Fayçal Métaoui (photo principale), employé depuis 22 ans par El-Watan, regrette lui aussi "les répercussions désolantes des gesticulations de l’extrême droite française" qui, selon le journaliste chevronné, polluent la campagne électorale. "Les conséquences sur le débat est l’exploitation de la mémoire de la guerre d’Algérie. On a vu comment les ultras de l’Algérie française sont revenus sur le devant de la scène, argumente-t-il. C’est dommage, car les élections dans les deux pays coïncident avec le cinquantenaire de l’indépendance de l’Algérie, or c’est le moment idéal pour parler sereinement d’histoire et de réconciliation".
Sarkozy et les relations franco-algériennes
Justement, les différentes prises de position des candidats sur la question des relations franco-algériennes ont été suivies avec grande attention. En reconnaissant officiellement "la responsabilité de la France dans l'abandon et le massacre des harkis", vendredi 9 mars à Nice, puis en déclarant dans le journal Nice Matin que la France ne pouvait pas "se repentir d'avoir conduit" la guerre d'Algérie, Nicolas Sarkozy s’est attiré les foudres des médias algériens qui l’accusent de "chasser" les voix des rapatriés et des harkis.
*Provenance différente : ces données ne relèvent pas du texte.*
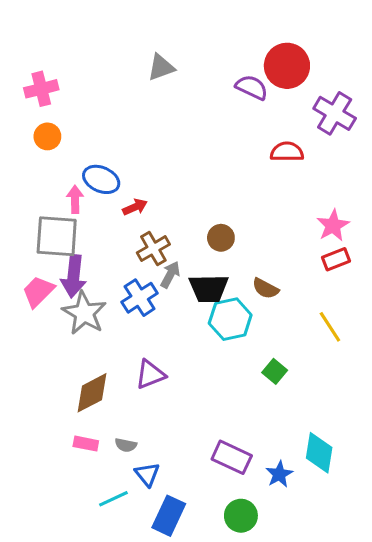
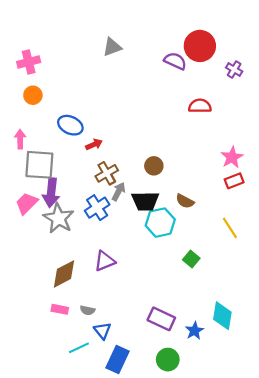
purple cross: (335, 113) -> (234, 70), moved, size x0.6
pink arrow: (75, 199) -> (20, 139), moved

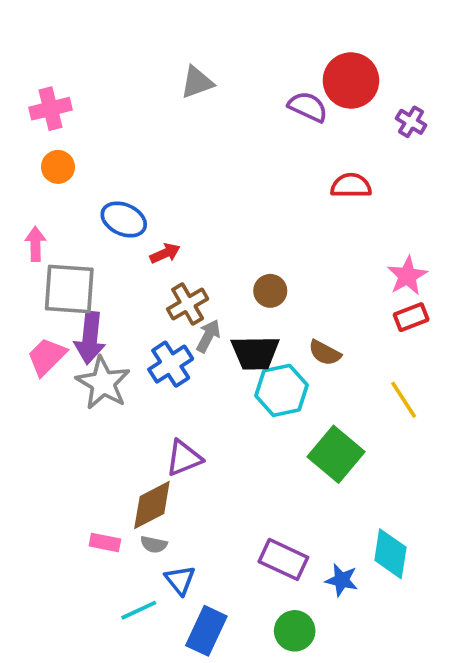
green square: (191, 259) -> (336, 454), size x1.8
brown diamond: (64, 274) -> (152, 505), moved
blue star: (195, 331) -> (342, 580), turned -30

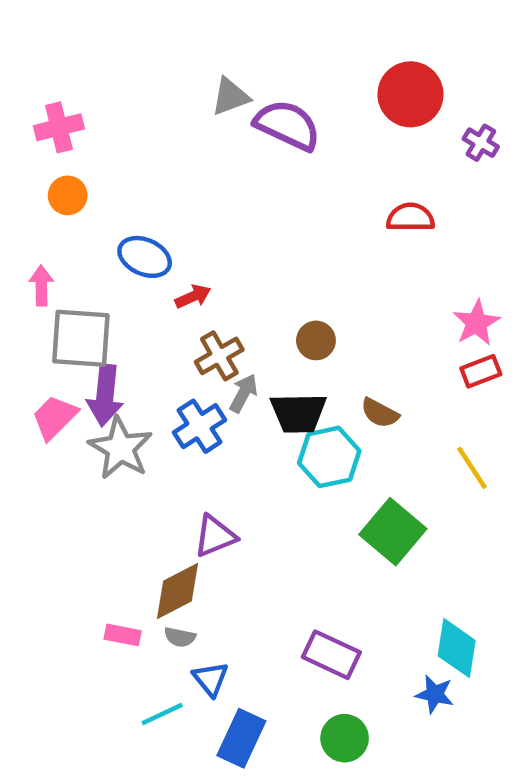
purple semicircle: (308, 107) -> (287, 125), moved, size x1.4
blue star: (342, 580) -> (435, 694), moved

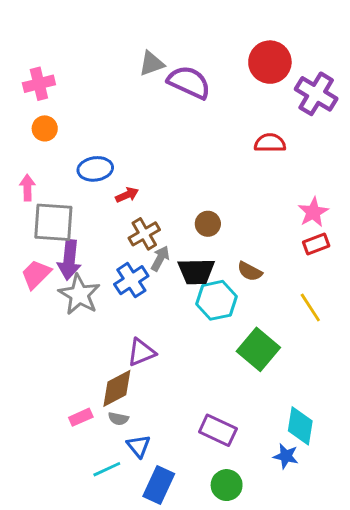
purple cross: (481, 143) -> (316, 94), size x1.8
blue ellipse: (145, 257) -> (95, 169), turned -32
pink rectangle: (123, 635) -> (81, 417), turned -35

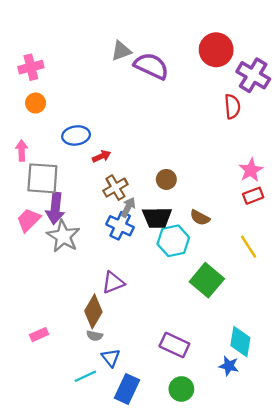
red semicircle: (270, 143) -> (232, 107), moved, turned 85
blue cross: (131, 280) -> (120, 226), moved, turned -32
brown diamond: (117, 388) -> (93, 311), turned -32
pink rectangle: (81, 417) -> (39, 335), moved

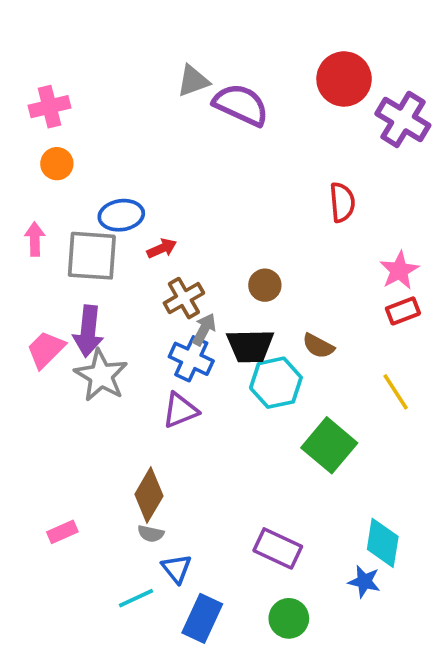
red semicircle: (232, 107) -> (342, 202), moved
gray square: (42, 178) -> (92, 256), moved
purple triangle: (113, 282) -> (180, 410), moved

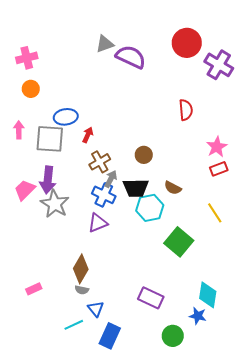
red arrow: (162, 248) -> (88, 135), turned -42
green circle: (289, 618) -> (173, 336), moved

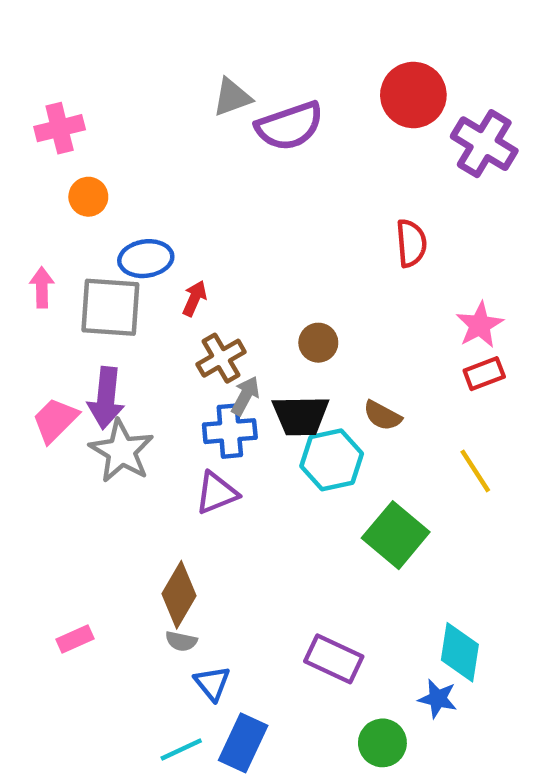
purple semicircle: (131, 57) -> (290, 126), turned 136
orange circle: (31, 89) -> (88, 197), moved
blue cross: (104, 195) -> (230, 431), turned -30
cyan line: (74, 325) -> (181, 750), moved

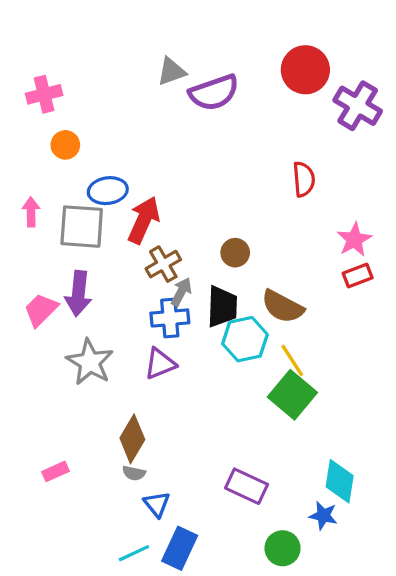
red arrow: (194, 298) -> (144, 220), size x1.8
black trapezoid: (301, 416) -> (222, 307), turned -87
brown semicircle: (382, 416) -> (283, 307), size x1.5
gray star: (122, 451) -> (90, 362), moved
yellow line: (475, 471) -> (292, 360), moved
Mais c’est surtout le bilan du président-candidat dans le domaine des relations franco-algériennes qui est sévèrement critiqué. "Au début de son mandat, il prônait la politique de la rupture, or en ce qui concerne les relations franco-algériennes, il a réussi mais au sens propre", ironise Hamid Saidani. De son côté Nabila Amir affiche un avis encore plus tranché. "Nicolas Sarkozy n’a rien fait de concret pour apaiser les relations franco-algériennes, un second mandat n’est donc, de ce point de vue, pas souhaitable", assène-t-elle.
Et il ne faut pas compter sur Ghania Oukazi pour faire remonter la cote de popularité du locataire de l’Élysée auprès des journalistes algériens. Selon elle, le mandat du président sortant équivaut à "la période la plus exécrable que l’on ait jamais connue entre l’Algérie et la France". Elle estime que le socialiste François Hollande est perçu en Algérie comme un candidat qui prône le recul et la sagesse, en résumé "une France qui assume" son passé et son histoire. Ce dernier a déclaré vouloir "en finir avec la guerre des mémoires", dans une tribune publiée par El-Watan, le 19 mars, pour le 50e anniversaire de la signature des accords de paix d'Évian, qui ont mis un terme à la guerre d’Algérie. Des positions qui lui valent les soutiens des médias algériens.